Lone Pine/Humphreys Basin, Sierra Nevada - "hammered us with hail stones"

(Photo credit: Ron Pinkerton)
 As the Sand Fire raged near our home I packed up the camper and my backpack and drove North to Lone Pine.  Some might question how I could leave our home with a wildfire raging only a few miles away. We now live in the city and our level of concern is much lower than at our former home in the hills. (Note: Our previous home in the hills was incinerated by a wildfire in October of 2008.)
Sunset on the road to Lone Pine.
 Dawn at our Lone Pine campsite. Clark and Jo Ann and I agreed to a leisurely start for our backpack to Humphreys Basin. After a half dozen setbacks during the day our leisurely start became ridiculously late. (No more mention of a Four Wheel Camper until the end of the post. Jan and I usually limit this blog to trips in our truck camper but the story does have FWC's as bookends. So, here are a few photos from a four day backpack.)
 Wild flowers were blooming along the trail.
Late afternoon at our Piute Lake camp.
 Looking West from Piute Pass.
 Panorama of Desolation Lake.
 Bosco and me relaxing at Desolation Lake.
 Clark, the goats and Jo Ann leading the way.
 Cooking dinner during a rainstorm is more comfortable in a FWC than a cramped backpacking tent.
 Bosco at Summit Lake.
 After an enjoyable four day back-country vacation below Mount Humphreys we packed up our camps and began the hike back to the vehicles.

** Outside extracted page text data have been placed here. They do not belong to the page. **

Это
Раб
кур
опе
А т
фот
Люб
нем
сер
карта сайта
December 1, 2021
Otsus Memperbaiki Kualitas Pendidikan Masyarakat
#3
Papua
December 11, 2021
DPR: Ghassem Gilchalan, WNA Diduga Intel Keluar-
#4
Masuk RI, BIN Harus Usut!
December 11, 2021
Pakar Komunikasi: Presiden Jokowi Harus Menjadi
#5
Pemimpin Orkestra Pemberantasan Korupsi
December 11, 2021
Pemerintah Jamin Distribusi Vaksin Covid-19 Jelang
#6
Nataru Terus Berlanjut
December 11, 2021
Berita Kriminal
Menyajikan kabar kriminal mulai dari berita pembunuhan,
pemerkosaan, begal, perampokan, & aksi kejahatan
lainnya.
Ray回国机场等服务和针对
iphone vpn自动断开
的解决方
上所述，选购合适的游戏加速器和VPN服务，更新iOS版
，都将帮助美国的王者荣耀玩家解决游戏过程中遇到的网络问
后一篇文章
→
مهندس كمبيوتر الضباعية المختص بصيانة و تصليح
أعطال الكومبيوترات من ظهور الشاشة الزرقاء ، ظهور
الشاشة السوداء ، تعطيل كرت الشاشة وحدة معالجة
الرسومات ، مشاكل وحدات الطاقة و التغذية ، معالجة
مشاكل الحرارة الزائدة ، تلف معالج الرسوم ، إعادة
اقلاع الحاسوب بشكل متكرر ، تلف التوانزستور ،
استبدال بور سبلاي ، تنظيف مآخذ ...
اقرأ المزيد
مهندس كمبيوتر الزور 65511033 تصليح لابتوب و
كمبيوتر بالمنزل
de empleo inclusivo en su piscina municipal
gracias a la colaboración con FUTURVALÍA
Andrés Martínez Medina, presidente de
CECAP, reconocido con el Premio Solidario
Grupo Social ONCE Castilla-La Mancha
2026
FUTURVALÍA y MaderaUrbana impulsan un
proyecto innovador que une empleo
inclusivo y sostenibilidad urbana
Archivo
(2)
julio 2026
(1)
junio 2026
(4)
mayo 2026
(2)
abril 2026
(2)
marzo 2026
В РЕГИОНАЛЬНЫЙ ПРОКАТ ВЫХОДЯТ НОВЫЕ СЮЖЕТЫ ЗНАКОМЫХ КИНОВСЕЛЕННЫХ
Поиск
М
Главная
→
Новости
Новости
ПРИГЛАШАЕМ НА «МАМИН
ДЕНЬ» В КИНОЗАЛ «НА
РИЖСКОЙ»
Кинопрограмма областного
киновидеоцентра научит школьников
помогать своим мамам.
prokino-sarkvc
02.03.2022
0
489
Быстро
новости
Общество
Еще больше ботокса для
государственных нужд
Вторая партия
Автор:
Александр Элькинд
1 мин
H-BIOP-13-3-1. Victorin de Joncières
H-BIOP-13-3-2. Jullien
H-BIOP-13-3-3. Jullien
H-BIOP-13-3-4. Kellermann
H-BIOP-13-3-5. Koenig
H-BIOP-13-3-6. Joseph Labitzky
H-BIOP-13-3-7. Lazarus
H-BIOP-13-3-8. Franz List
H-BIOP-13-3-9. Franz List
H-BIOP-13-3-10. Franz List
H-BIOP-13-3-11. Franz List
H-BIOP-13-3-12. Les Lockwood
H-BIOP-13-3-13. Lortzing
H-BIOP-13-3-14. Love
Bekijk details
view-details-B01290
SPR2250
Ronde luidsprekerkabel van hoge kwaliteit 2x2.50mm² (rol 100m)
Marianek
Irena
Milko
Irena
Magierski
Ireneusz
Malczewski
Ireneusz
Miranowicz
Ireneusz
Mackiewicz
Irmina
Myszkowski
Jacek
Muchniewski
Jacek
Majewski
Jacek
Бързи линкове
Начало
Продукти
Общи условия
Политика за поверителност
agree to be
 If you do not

We stopped at this lovely waterfall for lunch and that is when our little adventure began. A small dark cloud appeared over the peak in the center of the photo above. Clark and I expressed our concern about possible precipitation. Jo Ann confidently stated, "It is only a small cloud and it will blow over." About five minutes later a light sprinkle began and two minutes after that the hail began to fall. Jo Ann, Clark and I have been in many high country storms but this deluge lasted longer than a typical Sierra hail storm. For 90 minutes it hammered us with hail stones of many sizes.  It was almost like the little black cloud hovered over us for the entire time and emptied all of its frozen precipitation on our location. A friend who knows a lot more about meteorology than I do thinks that we might have been in a "hail shaft."
The moisture from the storm highlighted the color of Piute Crags.
 Bosco looked back as he crossed a slippery log bridge over the North Fork of Bishop Creek.
 Jo Ann, Clark and the goats led a soggy march back to the parking lot.
 To return this post to topic of Four Wheel Campers, we sighted one parked near our truck in the parking lot.